THE DATA section start

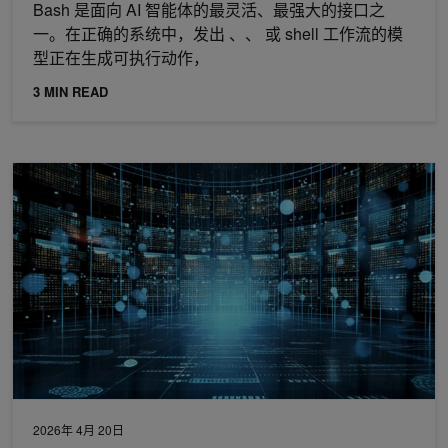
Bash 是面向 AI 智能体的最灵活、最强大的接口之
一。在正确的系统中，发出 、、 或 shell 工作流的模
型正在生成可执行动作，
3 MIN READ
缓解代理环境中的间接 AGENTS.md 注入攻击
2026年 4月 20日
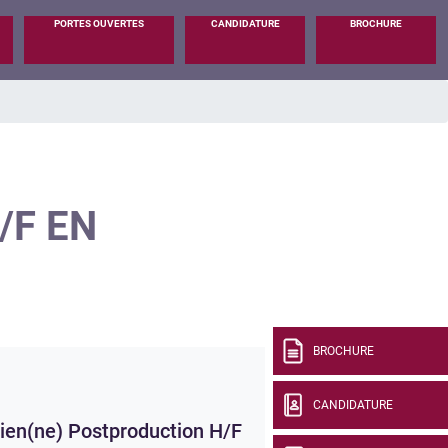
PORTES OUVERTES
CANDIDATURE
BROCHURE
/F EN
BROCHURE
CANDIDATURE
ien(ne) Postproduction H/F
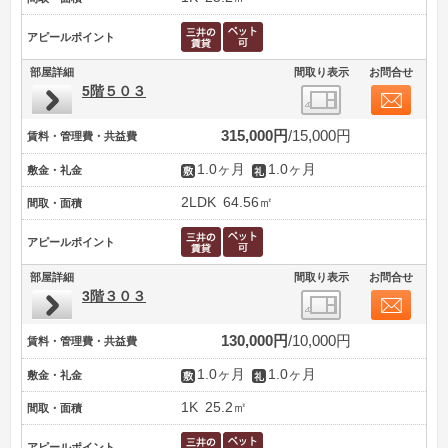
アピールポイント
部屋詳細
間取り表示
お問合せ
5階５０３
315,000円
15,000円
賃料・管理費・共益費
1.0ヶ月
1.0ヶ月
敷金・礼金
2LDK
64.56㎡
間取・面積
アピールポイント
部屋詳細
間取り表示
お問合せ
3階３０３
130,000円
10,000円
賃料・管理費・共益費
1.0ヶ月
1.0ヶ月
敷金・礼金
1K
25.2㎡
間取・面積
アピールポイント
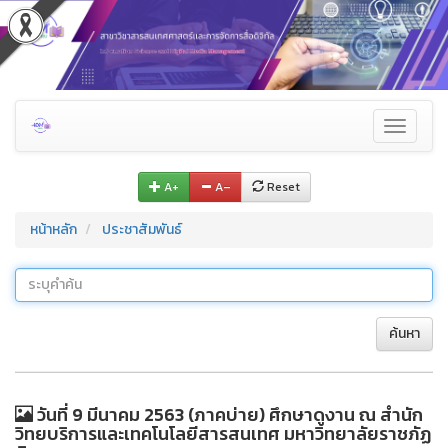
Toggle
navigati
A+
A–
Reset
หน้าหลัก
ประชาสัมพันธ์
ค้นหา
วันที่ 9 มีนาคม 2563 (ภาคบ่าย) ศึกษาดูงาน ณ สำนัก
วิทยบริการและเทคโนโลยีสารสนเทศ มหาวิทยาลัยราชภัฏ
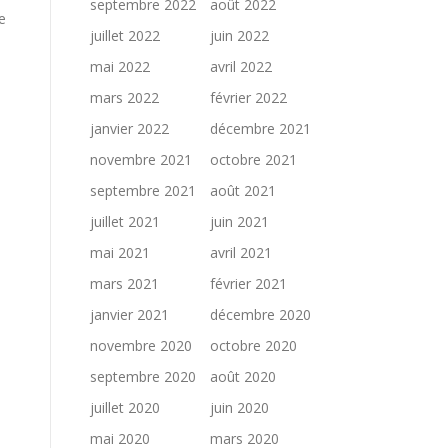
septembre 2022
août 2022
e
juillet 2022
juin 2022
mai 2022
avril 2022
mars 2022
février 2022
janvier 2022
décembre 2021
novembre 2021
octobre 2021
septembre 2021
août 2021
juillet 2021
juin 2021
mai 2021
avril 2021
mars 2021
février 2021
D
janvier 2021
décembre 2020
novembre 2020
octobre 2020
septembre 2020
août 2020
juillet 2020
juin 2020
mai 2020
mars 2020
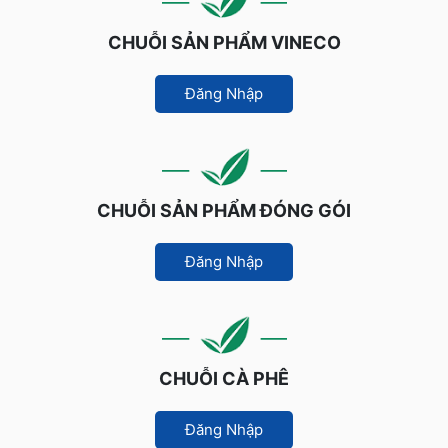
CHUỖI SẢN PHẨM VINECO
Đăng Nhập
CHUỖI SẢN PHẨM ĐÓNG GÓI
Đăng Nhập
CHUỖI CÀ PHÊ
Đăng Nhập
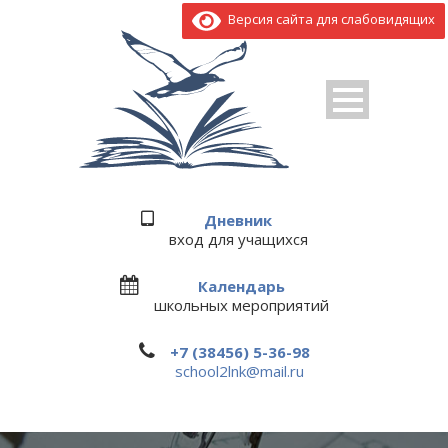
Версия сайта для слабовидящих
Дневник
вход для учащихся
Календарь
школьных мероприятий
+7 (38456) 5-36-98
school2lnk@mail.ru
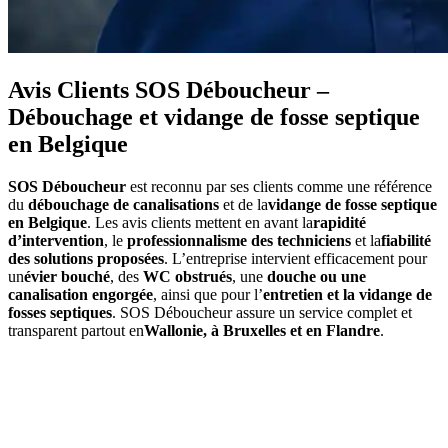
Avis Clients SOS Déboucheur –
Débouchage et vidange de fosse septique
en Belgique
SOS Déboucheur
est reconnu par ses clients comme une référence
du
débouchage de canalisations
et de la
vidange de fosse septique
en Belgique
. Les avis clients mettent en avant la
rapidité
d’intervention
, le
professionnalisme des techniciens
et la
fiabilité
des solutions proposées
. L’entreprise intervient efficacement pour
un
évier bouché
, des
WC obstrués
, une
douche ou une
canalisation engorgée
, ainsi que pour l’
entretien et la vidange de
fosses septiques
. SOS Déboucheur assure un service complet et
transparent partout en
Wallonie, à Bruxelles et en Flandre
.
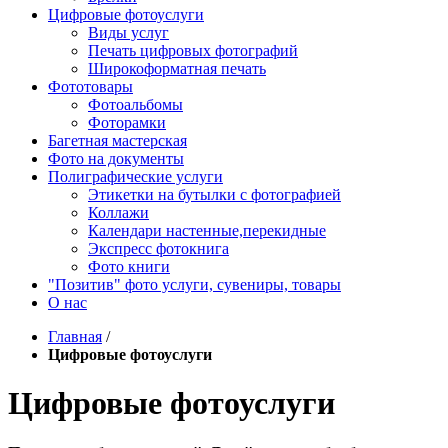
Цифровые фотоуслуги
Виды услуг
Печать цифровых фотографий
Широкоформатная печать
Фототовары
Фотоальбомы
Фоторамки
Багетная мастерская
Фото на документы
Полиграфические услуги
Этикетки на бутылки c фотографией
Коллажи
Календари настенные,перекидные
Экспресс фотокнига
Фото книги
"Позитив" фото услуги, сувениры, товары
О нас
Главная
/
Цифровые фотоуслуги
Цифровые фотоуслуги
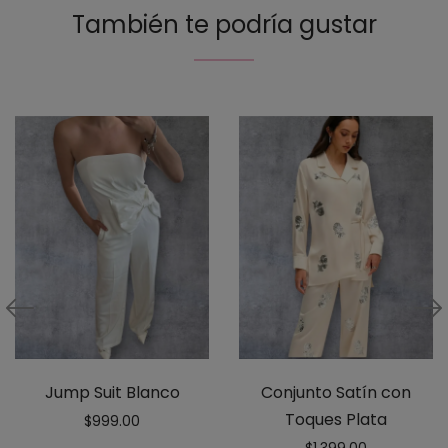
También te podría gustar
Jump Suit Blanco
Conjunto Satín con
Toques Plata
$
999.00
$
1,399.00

THE DATA section end
THE DATA section start

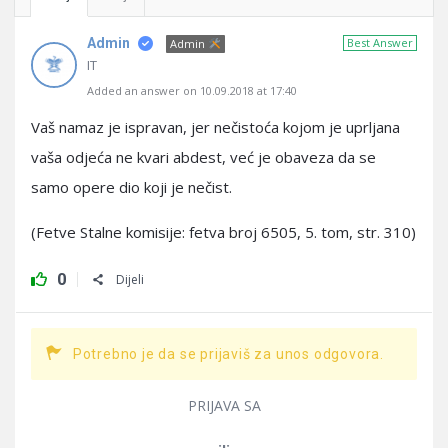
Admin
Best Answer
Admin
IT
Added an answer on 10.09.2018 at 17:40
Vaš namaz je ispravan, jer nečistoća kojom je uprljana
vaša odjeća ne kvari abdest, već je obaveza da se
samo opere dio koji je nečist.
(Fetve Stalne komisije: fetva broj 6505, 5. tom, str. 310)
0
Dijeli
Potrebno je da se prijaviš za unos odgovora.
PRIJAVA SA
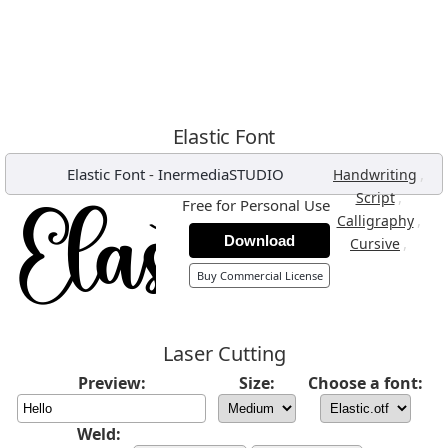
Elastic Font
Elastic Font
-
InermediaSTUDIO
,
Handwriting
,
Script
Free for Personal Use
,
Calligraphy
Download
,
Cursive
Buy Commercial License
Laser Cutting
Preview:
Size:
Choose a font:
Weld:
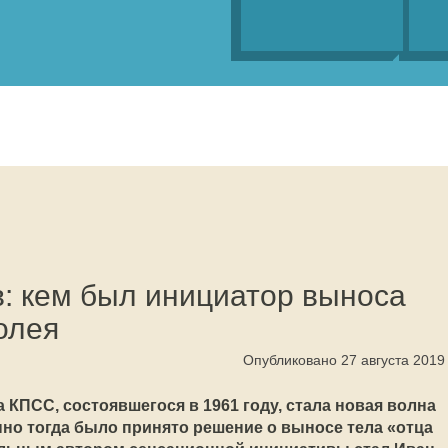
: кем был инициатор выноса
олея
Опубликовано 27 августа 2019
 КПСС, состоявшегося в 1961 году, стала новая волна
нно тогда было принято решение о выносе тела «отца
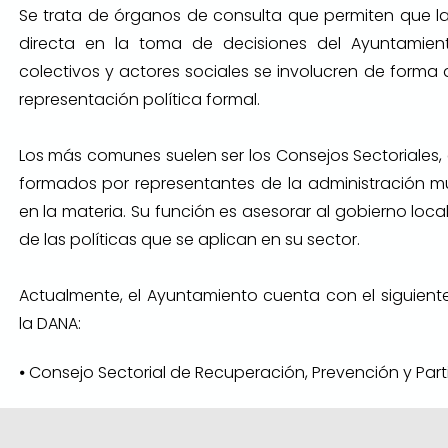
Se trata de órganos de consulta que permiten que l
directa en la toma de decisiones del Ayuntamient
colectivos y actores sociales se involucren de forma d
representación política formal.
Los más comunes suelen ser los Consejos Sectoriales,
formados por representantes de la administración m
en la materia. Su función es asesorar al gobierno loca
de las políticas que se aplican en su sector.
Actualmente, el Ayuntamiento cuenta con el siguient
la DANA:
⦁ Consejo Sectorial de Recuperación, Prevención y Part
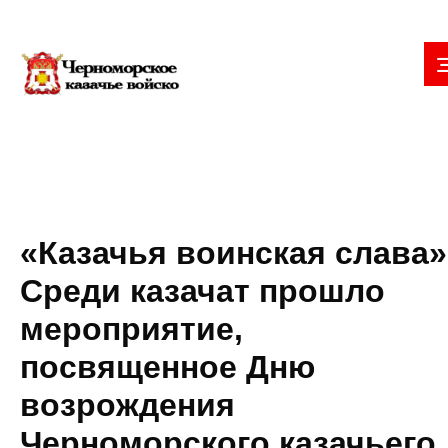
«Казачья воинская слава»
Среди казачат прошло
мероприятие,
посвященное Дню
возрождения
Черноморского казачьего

THE DATA section end

> [TASK ITEM]:
Both boundary lines included, write out word for word only the lines above from the one containing "décembre 2020" to the one containing "вход для учащихся", leaving out any pictures.

> [ANSWER SPACE]:
décembre 2020
novembre 2020
octobre 2020
septembre 2020
août 2020
juillet 2020
juin 2020
mai 2020
mars 2020
CHUỖI SẢN PHẨM VINECO
Đăng Nhập
CHUỖI SẢN PHẨM ĐÓNG GÓI
Đăng Nhập
CHUỖI CÀ PHÊ
Đăng Nhập
Версия сайта для слабовидящих
Дневник
вход для учащихся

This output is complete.